CNBC’s Jim Cramer said he thinks investors not only need to know what to do in case of a market crash or enormous sell-off, but why the crisis might be occurring.
Over the course of Cramer’s decades-long career, he said he’s seen only two “truly horrifying” sell-offs: the crash of 1987 and the rolling crash of 2007 to 2009 during the financial crisis. To Cramer, the crash during the Covid-19 pandemic doesn’t compare to either of these because the market rebounded immediately.
But Cramer noted a difference between the two, saying the crash in 1987 wasn’t caused by an overarching failure of the economy.
“Sometimes crashes have nothing to do with the economy,” Cramer said. “They’re caused by the mechanics of the market.”
He recounted 1987’s “Black Monday” and “Terrible Tuesday,” where the Dow lost more than 22% of its value in a single session. Yet, there was a rally over the next few days, Cramer said, due to Alan Greenspan, the Federal Reserve chair at the time, who managed to raise enough liquidity from the central bank to stabilize the market. But during the financial crisis, the market took years to recover, not bottoming until 2009 after the Dow initially plunged in 2007.
Cramer said the crash in 1987 resembles the “flash crashes” of 2010 and 2015. These crashes, Cramer said, were caused by futures, or financial contracts that allow investors to speculate on the price of a financial instrument or commodity.

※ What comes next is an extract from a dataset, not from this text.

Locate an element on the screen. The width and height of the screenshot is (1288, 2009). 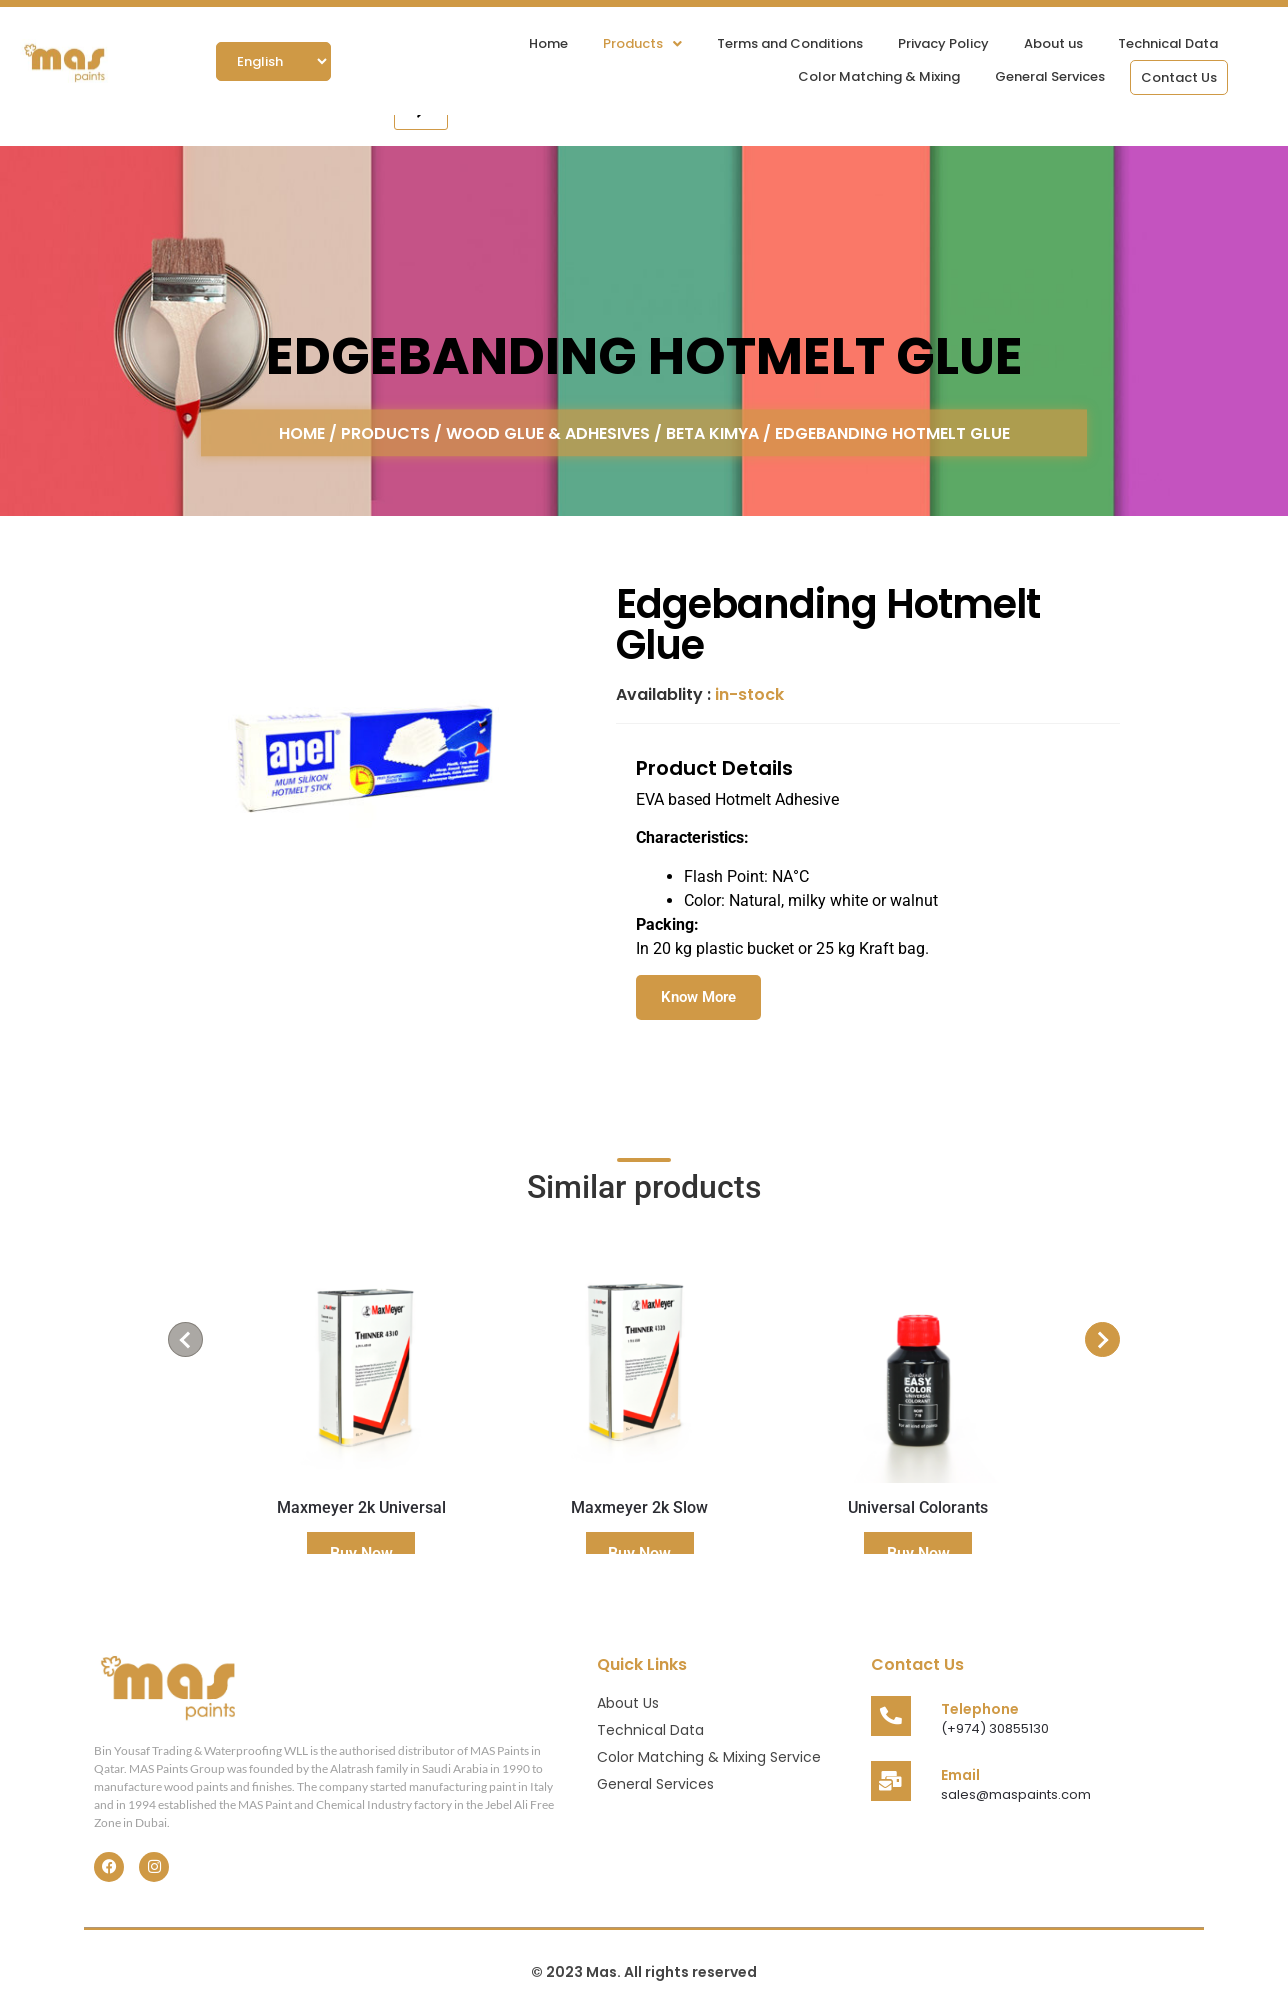
Privacy Policy is located at coordinates (943, 43).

“Black Monday happened because stock traders didn’t understand the power of the futures market back then, which could flood the stock market with instant unseen supply, and no one was ready for it.” Cramer said. “These days, we accept that the futures are worth watching, but it wasn’t like that back then, because they were relatively new instruments, created about five years before the crash, and no one knew the power they had.”